AMP: How have disability justice ancestors influenced you?
Conspiracy of Geniuses: Nothing About Us Without Us is the title of a disability empowerment anthology by James. I. Charlton. Charlton heard this phrase was first used by two South African Disabled activists who quoted an Eastern European who coined it at an international conference in the ‘80s. Our work has also been inspired by the framework and advocacy of Emi Koyama, one of the first intersectional feminists to include advocacy for POC, intersex people, crips, sex workers and survivors. We’re inspired by Emi’s insistence that our communities speak for themselves, and create alternative spaces of activism free from restrictive definitions of identity. Aurora Levins Morales is another influential disabled person, a Puerto Rican Jewish writer and historian who started her work in the ‘70s. After experiencing debilitating brain trauma, Levins Morales studied history and began advocating for an inclusive, ‘medicinal history’ that finally addressed and attempted to heal the traumas of lack of representation and colonial histories. She is one of the first activists to talk about exclusion and colonization as sources of trauma and their effects on the health and abilities of oppressed communities.

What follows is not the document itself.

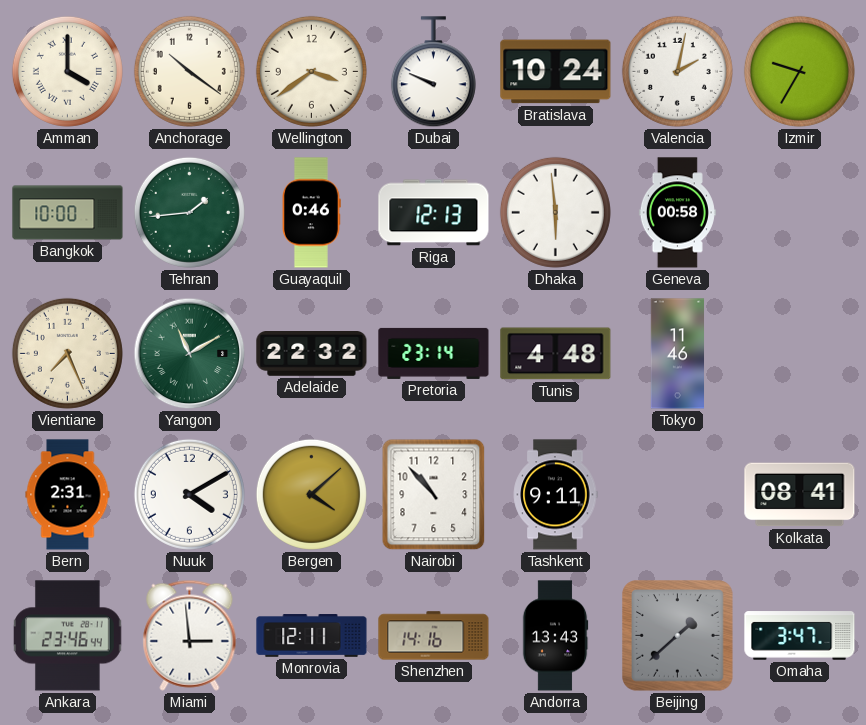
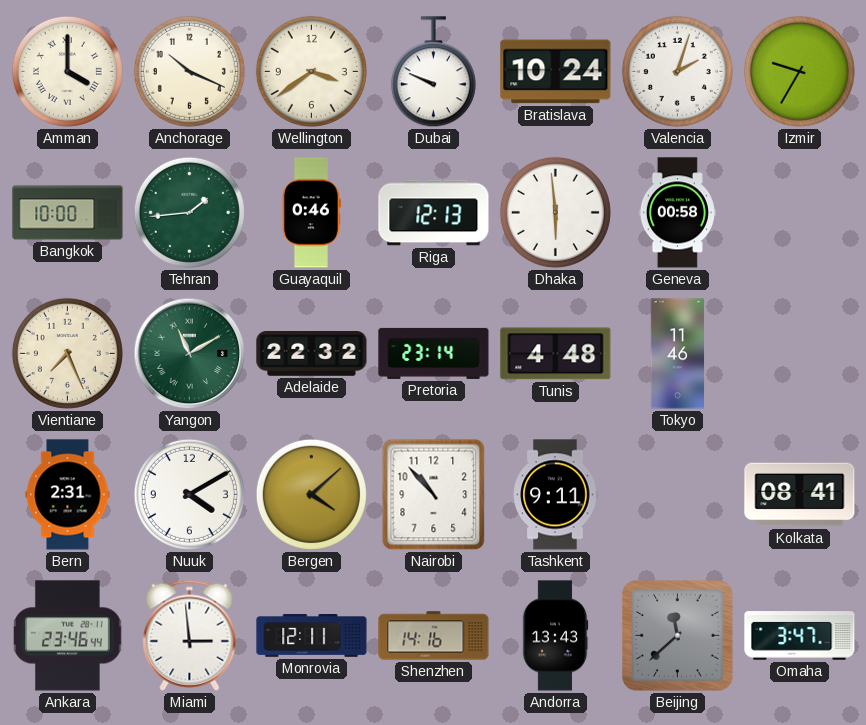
Anchorage: 10:21 -> 10:19
Valencia: 2:02 -> 2:03
Beijing: 1:38 -> 11:38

AMP: Where do you see the disability justice movement intersecting with other movements disrupting the status quo?
Conspiracy of Geniuses: RAD Care is a movement that includes multiple subjectivities in its practices, so that Black, Indigenous and People of Color – who might also be disabled, queer, trans, or intersexual – contibute and lead to the fight for justice and inclusion. The pathologization (definition as a medical – usually psychological – problem) of trans, intersex and LGBQ people is an issue that has persisted for more than two centuries and has some overlap with the way people with disabilities are stigmatized.
AMP: How can we make a culture based on radical care?
Conspiracy of Geniuses: The first step is to destigmatize the identities of our constituents and give them the opportunity to partake in the movements that impact them as equals, creating employment for them and ensuring the representativeness of those movements. We must decolonize disability, madness, addiction and sex work. People with these conditions are usually considered incapable of leading or even participating in the work that is meant to liberate them. We achieve RAD care through the principles of harm reduction, transformative justice and trauma-informed organizing (with a definition of trauma that includes systemic and cultural violence, not just sexual, domestic or combat violence), to name just a few.